— TASK —
The listing below should be written out word for word, with its pictures removed.
= Beginning of Section =
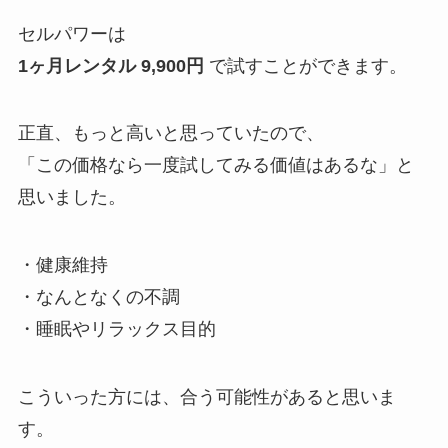
セルパワーは
1ヶ月レンタル 9,900円
で試すことができます。
正直、もっと高いと思っていたので、
「この価格なら一度試してみる価値はあるな」と
思いました。
・健康維持
・なんとなくの不調
・睡眠やリラックス目的
こういった方には、合う可能性があると思いま
す。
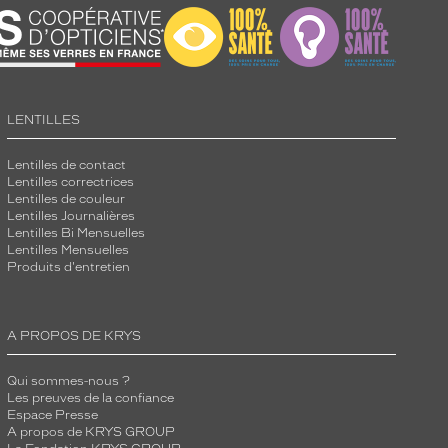
LENTILLES
Lentilles de contact
Lentilles correctrices
Lentilles de couleur
Lentilles Journalières
Lentilles Bi Mensuelles
Lentilles Mensuelles
Produits d'entretien
A PROPOS DE KRYS
Qui sommes-nous ?
Les preuves de la confiance
Espace Presse
A propos de KRYS GROUP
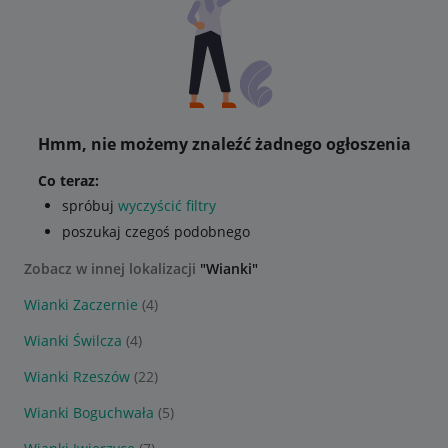
Hmm, nie możemy znaleźć żadnego ogłoszenia
Co teraz:
spróbuj
wyczyścić filtry
poszukaj czegoś podobnego
Zobacz w innej lokalizacji
"Wianki"
Wianki Zaczernie
(4)
Wianki Świlcza
(4)
Wianki Rzeszów
(22)
Wianki Boguchwała
(5)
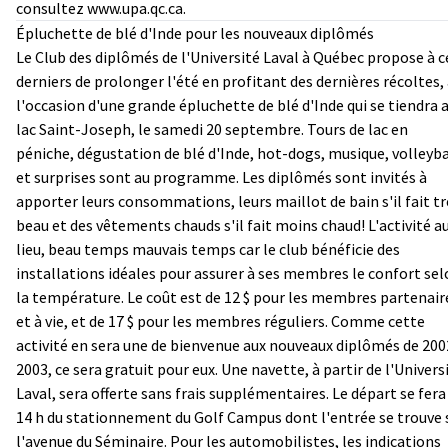
consultez
www.upa.qc.ca
.
Épluchette de blé d'Inde pour les nouveaux diplômés
Le Club des diplômés de l'Université Laval à Québec propose à c
derniers de prolonger l'été en profitant des dernières récoltes,
l'occasion d'une grande épluchette de blé d'Inde qui se tiendra 
lac Saint-Joseph, le samedi 20 septembre. Tours de lac en
péniche, dégustation de blé d'Inde, hot-dogs, musique, volleyba
et surprises sont au programme. Les diplômés sont invités à
apporter leurs consommations, leurs maillot de bain s'il fait tr
beau et des vêtements chauds s'il fait moins chaud! L'activité a
lieu, beau temps mauvais temps car le club bénéficie des
installations idéales pour assurer à ses membres le confort se
la température. Le coût est de 12 $ pour les membres partenair
et à vie, et de 17 $ pour les membres réguliers. Comme cette
activité en sera une de bienvenue aux nouveaux diplômés de 200
2003, ce sera gratuit pour eux. Une navette, à partir de l'Univers
Laval, sera offerte sans frais supplémentaires. Le départ se fera
14 h du stationnement du Golf Campus dont l'entrée se trouve 
l'avenue du Séminaire. Pour les automobilistes, les indications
= End of Section =
— FINISHED TASK —
セルパワーは
1ヶ月レンタル 9,900円
で試すことができます。
正直、もっと高いと思っていたので、
「この価格なら一度試してみる価値はあるな」と
思いました。
・健康維持
・なんとなくの不調
・睡眠やリラックス目的
こういった方には、合う可能性があると思いま
す。
LENTILLES
Lentilles de contact
Lentilles correctrices
Lentilles de couleur
Lentilles Journalières
Lentilles Bi Mensuelles
Lentilles Mensuelles
Produits d'entretien
A PROPOS DE KRYS
Qui sommes-nous ?
Les preuves de la confiance
Espace Presse
A propos de KRYS GROUP
Hmm, nie możemy znaleźć żadnego ogłoszenia
Co teraz:
spróbuj
wyczyścić filtry
poszukaj czegoś podobnego
Zobacz w innej lokalizacji
"Wianki"
Wianki Zaczernie
(4)
Wianki Świlcza
(4)
Wianki Rzeszów
(22)
Wianki Boguchwała
(5)
consultez
www.upa.qc.ca
.
Épluchette de blé d'Inde pour les nouveaux diplômés
Le Club des diplômés de l'Université Laval à Québec propose à c
derniers de prolonger l'été en profitant des dernières récoltes,
l'occasion d'une grande épluchette de blé d'Inde qui se tiendra 
lac Saint-Joseph, le samedi 20 septembre. Tours de lac en
péniche, dégustation de blé d'Inde, hot-dogs, musique, volleyba
et surprises sont au programme. Les diplômés sont invités à
apporter leurs consommations, leurs maillot de bain s'il fait tr
beau et des vêtements chauds s'il fait moins chaud! L'activité a
lieu, beau temps mauvais temps car le club bénéficie des
installations idéales pour assurer à ses membres le confort se
la température. Le coût est de 12 $ pour les membres partenair
et à vie, et de 17 $ pour les membres réguliers. Comme cette
activité en sera une de bienvenue aux nouveaux diplômés de 200
2003, ce sera gratuit pour eux. Une navette, à partir de l'Univers
Laval, sera offerte sans frais supplémentaires. Le départ se fera
14 h du stationnement du Golf Campus dont l'entrée se trouve 
l'avenue du Séminaire. Pour les automobilistes, les indications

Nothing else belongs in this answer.